Florida businesses dabble in voluntary carbon-trading markets.
Moline says municipal utilities favor a gradual approach to reducing carbon, phasing out coal plants over time and beefing up gas, nuclear and alternatives as we go. "Let’s not go overboard. ... I think it’s more important to take some action and control costs and evaluate it in five years and see how it’s going than completely changing the rules and have big winners and big losers and having lots of unhappy customers, some spending more than others."

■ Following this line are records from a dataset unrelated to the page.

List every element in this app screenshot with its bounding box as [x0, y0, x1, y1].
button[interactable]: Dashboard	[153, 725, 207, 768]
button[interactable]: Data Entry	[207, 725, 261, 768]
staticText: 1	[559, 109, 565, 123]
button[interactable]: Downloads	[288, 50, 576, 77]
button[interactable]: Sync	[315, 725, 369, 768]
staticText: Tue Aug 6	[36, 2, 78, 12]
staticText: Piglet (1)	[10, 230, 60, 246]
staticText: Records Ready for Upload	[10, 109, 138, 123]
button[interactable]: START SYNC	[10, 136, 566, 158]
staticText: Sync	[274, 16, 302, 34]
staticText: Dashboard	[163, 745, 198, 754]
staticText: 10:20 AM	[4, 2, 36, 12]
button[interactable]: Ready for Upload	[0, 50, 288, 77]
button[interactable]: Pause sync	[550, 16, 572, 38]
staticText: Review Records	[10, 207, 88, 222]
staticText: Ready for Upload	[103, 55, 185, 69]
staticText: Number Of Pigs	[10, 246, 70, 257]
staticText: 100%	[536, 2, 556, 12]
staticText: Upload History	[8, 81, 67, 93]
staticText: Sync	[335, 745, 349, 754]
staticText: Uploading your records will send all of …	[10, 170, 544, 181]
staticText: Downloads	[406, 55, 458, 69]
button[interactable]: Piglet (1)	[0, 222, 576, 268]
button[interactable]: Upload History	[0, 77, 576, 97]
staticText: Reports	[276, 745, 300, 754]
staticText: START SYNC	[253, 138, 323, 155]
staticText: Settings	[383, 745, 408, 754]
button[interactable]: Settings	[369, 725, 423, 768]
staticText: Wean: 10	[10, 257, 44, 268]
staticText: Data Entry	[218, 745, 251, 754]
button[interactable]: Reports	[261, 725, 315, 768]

LARGE LANDHOLDERS: Large landholders such as Plum Creek Timber, the Seattle-based timber company that owns more Florida land than any other private entity, will likely come out ahead in a cap-and-trade system. Forestry companies may be able to manage their holdings to increase carbon absorption ("sequestration"), earning carbon credits that polluting companies need to buy. Plum Creek has joined the Chicago Climate Exchange, but a spokeswoman says it has no carbon projects in Florida at this time.

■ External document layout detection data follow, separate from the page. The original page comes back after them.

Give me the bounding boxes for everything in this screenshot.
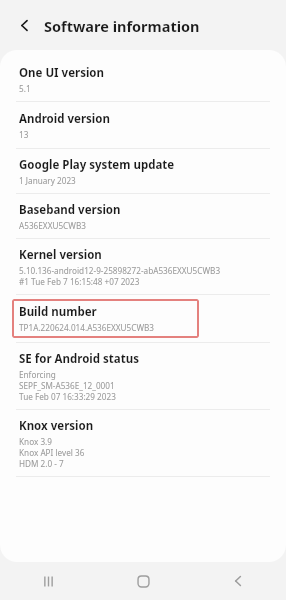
button[interactable]: Build number <box>12 299 199 338</box>
staticText: Tue Feb 07 16:33:29 2023 <box>19 391 116 402</box>
button[interactable]: Recent apps <box>0 562 96 600</box>
button[interactable]: Google Play system update <box>0 149 286 193</box>
staticText: Android version <box>19 111 110 127</box>
button[interactable]: Kernel version <box>0 239 286 294</box>
staticText: Knox version <box>19 418 94 434</box>
staticText: SE for Android status <box>19 351 139 367</box>
staticText: 13 <box>19 129 29 140</box>
staticText: 1 January 2023 <box>19 175 76 186</box>
staticText: SEPF_SM-A536E_12_0001 <box>19 380 115 391</box>
staticText: Knox 3.9 <box>19 436 52 447</box>
staticText: Kernel version <box>19 247 102 263</box>
button[interactable]: SE for Android status <box>0 343 286 409</box>
staticText: #1 Tue Feb 7 16:15:48 +07 2023 <box>19 276 140 287</box>
staticText: Enforcing <box>19 369 56 380</box>
button[interactable]: Navigate up <box>10 10 40 40</box>
staticText: Knox API level 36 <box>19 447 85 458</box>
button[interactable]: Android version <box>0 102 286 148</box>
staticText: Software information <box>44 16 200 36</box>
staticText: Build number <box>19 304 97 320</box>
staticText: HDM 2.0 - 7 <box>19 458 64 469</box>
staticText: One UI version <box>19 65 105 81</box>
staticText: A536EXXU5CWB3 <box>19 220 86 231</box>
staticText: 5.1 <box>19 83 31 94</box>
button[interactable]: Home <box>96 562 191 600</box>
button[interactable]: Knox version <box>0 410 286 476</box>
button[interactable]: Baseband version <box>0 194 286 238</box>
button[interactable]: Back <box>191 562 286 600</box>
button[interactable]: One UI version <box>0 58 286 101</box>
staticText: Baseband version <box>19 202 121 218</box>
staticText: Google Play system update <box>19 157 175 173</box>
staticText: TP1A.220624.014.A536EXXU5CWB3 <box>19 322 155 333</box>
staticText: 5.10.136-android12-9-25898272-abA536EXXU… <box>19 265 221 276</box>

SMALL BUSINESSES: Cap-and-trade will create opportunities for smaller Florida companies whose work already captures carbon in some way. For example, wetlands, seagrass and algae all absorb carbon, so companies that work with those and other nature-based systems have the potential to sell credits. Orlando-based Ferrate Technologies is working in Louisiana on the largest wetlands restoration project in the world that is also a carbon-sequestration project. Executives with another Orlando company, Aqua-Fiber Technologies, whose algae system removes phosphorous and nitrogen from lakes, envisions partnering with a utility or other business that needs to mitigate emissions. For every ton of phosphorous it removes, AquaFiber’s process takes away 40 tons of carbon dioxide.